Há mais de um mês, todo dia eu choro em algum momento. Às vezes, o choro vem de motivos pessoais, na maioria das vezes, coletivo. Às vezes, choro o dia inteiro! Não importa muito por quanto tempo, onde, na frente de quem, a cara feia, a coriza nasal. Entretanto, tento usar a palavra da moda: Resiliência. Não a palavra, vocábulo, código de linguagem. Mas o sentido que habita nela. E no tédio do terceiro andar, com um vento delicado sacolejando as plantas e pelos de gatos flutuando pelos cômodos, eu me agarro à qualquer  motivo pra me sentir melhor. Pra não decepcionar os planos superiores.
Descobri, enquanto não chorava, que eu sei fazer bolo. E fica muito bom! Dei um pedaço generoso pras vizinhas do apartamento ao lado. Não sabia nem quantas pessoas moravam, ali. Dividimos a mesma encanação de banheiro. Uma parede muito fina divide nossas varandas. E não sabia que, ali, morava uma família bem tradicional, duas mulheres casadas com uma filha, sequer  tinha visto o rosto delas. Compramos cueca! Elas tem lojas de cueca. Elas nos deram panquecas, não sabiam que eu não como carne. Da última vez, que meu marido levou o bolo de limão, ficou combinado que quando a quarentena passar, precisamos fazer um jantar entre todos nós.
Eu tenho três gatos, dois deles nasceram juntos e vivem juntos desde então, parecem gêmeos siameses de tanto tempo que passam enrolados um ao outro. Ambos estão vivendo o quarto ano de vida. A outra, mais nova e menorzinha, foi adotada aos seis meses. Ela está vivendo seu segundo ano de vida. Há um bom tempo, que os outros dois não brincam muito. Achava que estavam velhos. Ontem, peguei um barbante rosa e estimulei. Fiquei exausto de tanto que corri pela casa com os três. Eles não haviam mudado. Era eu!

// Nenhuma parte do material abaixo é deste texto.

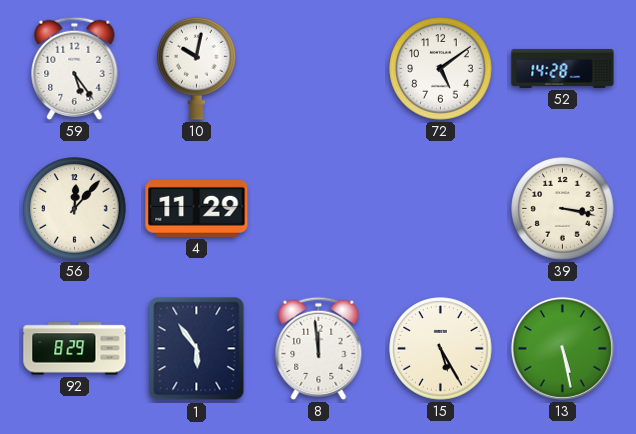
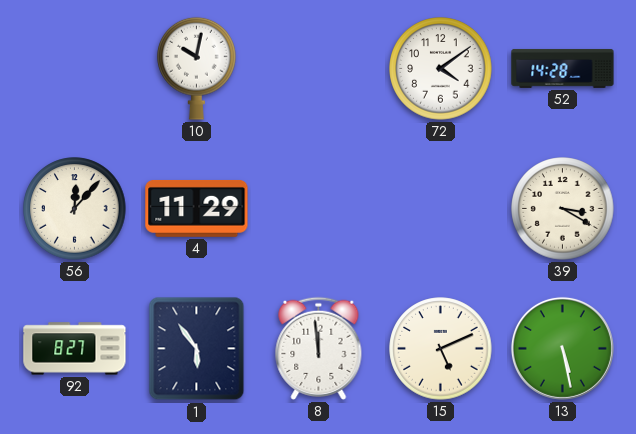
59: 5:24 -> none
72: 5:09 -> 4:09
39: 3:17 -> 3:20
92: 8:29 -> 8:27
15: 5:25 -> 5:11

Desde adolescente, sempre sonhei em morar em outra cidade. Não estava fugindo de nada! Amo minha Volta Redonda. Contudo, sempre quis conhecer novas pessoas, novas formas de viver. Moro em um lugar que levo entre seis e sete horas pra chegar à Volta Redonda. Não tenho carro! Sinto uma saudade imensa da minha família e amigos. Os vejo com certa regularidade, coisa de 2 ou 3 meses de intervalo. Só que agora, não faço ideia de quando os verei. Mas uma coisa mágica aconteceu, falo ao telefone toda semana com a minha mãe por cerca de 2 horas. Antes, ela brigava comigo, sempre aos 10 minutos de conversa, por qualquer motivo banal.
Nunca duvidei que amo meu marido, mas como ele é serviço essencial, descobri que amo esse homem como um bolsonarista ama o Bolsonaro, cegamente!
Passei a dar mais atenção às séries que paro pra ver. Comecei a dar mais atenção ao que me apresenta no quadro da janela. Diminui o consumo de café de uma maneira que nunca imaginei diminuir, só bebo 100 ml por dia, antes, bebia cerca de 2 litros. Fiz promessa, não foi pra nenhuma divindade, mas pra mim mesmo, de não beber até o fim da pandemia. Estou indo bem!
Hoje, no banho, me coloquei a pensar no que posso usar, de tudo que sei, pra ser útil depois da pandemia, já que há previsões catastróficas. Conclui que não importa o quanto de saberes ou coisas que você tem pra doar, num momento assim, mas a força está no quanto você doa daquilo que você sabe ou tem...
Entretanto, tudo isso não é pra panfletar bem-estar. Não é pra mostrar que existe beleza em meio ao caos e que você precisa enxergar. Porque todo dia, em algum momento, eu choro!